EXERCISE GOAL: Please find how many lines of the data contain the string "имеет", and respond with that number only.

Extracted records
[Start of Attachment]

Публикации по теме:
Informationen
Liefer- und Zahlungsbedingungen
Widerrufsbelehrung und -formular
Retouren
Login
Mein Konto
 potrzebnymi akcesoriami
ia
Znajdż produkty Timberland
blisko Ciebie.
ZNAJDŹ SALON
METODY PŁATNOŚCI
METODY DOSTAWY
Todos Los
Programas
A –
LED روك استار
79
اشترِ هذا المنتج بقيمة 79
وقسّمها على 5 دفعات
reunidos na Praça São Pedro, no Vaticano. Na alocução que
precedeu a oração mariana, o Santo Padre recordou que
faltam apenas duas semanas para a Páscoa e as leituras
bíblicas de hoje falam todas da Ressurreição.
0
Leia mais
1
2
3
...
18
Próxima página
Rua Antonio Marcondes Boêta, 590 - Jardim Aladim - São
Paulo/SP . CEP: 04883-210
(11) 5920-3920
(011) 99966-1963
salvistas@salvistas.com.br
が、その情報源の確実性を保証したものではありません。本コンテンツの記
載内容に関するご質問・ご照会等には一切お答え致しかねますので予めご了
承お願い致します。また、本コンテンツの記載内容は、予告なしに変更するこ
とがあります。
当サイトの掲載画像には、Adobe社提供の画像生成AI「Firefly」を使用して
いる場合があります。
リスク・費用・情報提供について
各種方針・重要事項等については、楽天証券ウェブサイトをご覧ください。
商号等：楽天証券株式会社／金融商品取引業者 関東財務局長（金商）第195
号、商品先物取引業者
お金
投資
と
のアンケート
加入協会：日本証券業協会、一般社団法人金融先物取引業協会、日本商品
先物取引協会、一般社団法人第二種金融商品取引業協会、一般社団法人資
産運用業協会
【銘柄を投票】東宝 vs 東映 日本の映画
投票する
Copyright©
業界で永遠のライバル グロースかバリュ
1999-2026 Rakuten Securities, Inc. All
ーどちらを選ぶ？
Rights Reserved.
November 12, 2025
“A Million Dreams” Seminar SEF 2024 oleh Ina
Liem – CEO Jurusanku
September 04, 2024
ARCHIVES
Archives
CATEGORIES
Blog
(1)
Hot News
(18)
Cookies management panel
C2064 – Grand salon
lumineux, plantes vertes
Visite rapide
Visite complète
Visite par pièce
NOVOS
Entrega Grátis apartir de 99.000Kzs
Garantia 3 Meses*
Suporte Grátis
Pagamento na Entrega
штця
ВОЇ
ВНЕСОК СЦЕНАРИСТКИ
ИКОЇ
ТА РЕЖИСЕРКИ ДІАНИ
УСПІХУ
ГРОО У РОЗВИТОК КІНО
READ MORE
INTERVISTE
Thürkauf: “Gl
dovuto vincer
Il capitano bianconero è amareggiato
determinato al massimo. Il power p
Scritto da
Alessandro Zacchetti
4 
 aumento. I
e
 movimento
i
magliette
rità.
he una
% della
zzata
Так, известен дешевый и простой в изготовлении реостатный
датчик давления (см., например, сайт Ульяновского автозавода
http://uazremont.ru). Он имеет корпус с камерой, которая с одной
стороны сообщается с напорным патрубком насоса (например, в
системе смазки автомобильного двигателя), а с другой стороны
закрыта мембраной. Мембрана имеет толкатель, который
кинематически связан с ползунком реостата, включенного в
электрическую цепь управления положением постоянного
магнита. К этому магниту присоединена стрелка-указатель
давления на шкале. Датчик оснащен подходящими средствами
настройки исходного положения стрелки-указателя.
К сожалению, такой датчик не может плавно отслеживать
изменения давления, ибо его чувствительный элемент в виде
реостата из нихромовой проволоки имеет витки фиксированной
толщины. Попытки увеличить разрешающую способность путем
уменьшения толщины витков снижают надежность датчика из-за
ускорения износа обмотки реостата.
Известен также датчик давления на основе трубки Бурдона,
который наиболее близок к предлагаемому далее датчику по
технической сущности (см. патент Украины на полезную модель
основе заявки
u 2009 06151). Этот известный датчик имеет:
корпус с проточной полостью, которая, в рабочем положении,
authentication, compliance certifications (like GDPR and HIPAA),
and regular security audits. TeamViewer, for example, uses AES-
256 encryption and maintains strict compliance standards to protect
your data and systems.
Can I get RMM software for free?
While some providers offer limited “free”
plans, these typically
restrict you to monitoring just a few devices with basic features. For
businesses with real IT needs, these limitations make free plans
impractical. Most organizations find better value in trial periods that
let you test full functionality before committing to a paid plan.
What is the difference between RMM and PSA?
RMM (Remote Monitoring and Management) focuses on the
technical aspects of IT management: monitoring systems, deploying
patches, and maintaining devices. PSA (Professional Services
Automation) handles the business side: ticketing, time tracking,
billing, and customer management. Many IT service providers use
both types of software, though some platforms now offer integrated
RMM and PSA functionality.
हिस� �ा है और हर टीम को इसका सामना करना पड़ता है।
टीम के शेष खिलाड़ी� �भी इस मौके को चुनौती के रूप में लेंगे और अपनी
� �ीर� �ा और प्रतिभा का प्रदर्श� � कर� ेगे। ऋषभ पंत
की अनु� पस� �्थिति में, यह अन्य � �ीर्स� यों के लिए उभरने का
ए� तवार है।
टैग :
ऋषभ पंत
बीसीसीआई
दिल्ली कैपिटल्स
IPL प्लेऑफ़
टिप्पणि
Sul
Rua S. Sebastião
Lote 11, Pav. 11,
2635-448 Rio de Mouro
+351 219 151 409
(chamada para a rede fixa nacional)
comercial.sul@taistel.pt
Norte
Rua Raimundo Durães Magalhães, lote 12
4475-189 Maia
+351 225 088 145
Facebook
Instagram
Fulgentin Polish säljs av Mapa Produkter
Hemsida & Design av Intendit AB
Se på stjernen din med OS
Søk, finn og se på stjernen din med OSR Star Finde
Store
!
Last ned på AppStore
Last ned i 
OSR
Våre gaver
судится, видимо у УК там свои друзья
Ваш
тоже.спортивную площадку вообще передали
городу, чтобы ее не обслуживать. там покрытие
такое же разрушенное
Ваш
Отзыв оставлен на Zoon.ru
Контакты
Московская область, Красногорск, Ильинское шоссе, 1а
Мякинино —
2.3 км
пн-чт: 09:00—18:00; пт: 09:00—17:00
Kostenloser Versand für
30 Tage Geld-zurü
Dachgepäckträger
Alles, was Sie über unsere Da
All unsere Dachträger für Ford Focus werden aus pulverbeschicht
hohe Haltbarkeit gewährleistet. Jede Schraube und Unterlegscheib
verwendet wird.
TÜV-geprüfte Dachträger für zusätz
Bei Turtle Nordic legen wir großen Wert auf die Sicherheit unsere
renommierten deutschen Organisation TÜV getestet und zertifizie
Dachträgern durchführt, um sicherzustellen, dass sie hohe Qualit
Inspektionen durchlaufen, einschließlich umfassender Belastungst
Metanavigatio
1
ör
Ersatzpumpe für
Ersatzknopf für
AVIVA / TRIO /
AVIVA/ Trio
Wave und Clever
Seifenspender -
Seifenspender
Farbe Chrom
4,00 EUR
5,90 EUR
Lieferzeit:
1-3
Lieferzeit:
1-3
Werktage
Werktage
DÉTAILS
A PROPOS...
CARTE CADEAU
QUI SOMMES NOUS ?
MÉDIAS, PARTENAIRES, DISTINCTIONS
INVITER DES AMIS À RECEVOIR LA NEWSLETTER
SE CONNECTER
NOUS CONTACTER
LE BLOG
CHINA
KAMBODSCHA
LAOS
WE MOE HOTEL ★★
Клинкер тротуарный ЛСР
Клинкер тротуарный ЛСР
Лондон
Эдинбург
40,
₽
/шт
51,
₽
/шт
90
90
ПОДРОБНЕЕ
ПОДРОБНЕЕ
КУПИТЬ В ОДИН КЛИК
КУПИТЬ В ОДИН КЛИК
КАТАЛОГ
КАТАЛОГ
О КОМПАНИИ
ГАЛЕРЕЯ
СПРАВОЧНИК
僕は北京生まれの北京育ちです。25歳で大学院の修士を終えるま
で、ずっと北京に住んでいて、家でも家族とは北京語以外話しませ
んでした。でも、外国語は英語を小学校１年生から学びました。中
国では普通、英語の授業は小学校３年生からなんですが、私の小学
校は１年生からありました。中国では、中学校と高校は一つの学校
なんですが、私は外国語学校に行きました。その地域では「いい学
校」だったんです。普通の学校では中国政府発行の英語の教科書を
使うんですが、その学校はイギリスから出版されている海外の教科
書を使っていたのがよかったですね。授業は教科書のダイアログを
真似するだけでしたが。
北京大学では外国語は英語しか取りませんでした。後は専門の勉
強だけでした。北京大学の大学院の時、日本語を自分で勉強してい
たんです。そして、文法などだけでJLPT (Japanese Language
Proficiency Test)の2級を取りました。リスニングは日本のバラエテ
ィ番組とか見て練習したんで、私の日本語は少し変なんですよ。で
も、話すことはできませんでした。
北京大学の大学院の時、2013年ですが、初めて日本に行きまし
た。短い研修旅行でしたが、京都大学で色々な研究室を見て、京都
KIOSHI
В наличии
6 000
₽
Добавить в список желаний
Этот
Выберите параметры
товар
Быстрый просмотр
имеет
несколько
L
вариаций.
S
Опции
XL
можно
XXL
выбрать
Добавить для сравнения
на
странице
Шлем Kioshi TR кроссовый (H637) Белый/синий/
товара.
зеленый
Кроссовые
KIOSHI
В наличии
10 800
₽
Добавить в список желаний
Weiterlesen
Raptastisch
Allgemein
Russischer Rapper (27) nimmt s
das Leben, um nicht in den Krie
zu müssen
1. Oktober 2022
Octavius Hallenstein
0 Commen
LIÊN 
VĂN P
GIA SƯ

[End of Attachment]

EXERCISE SOLUTION: 5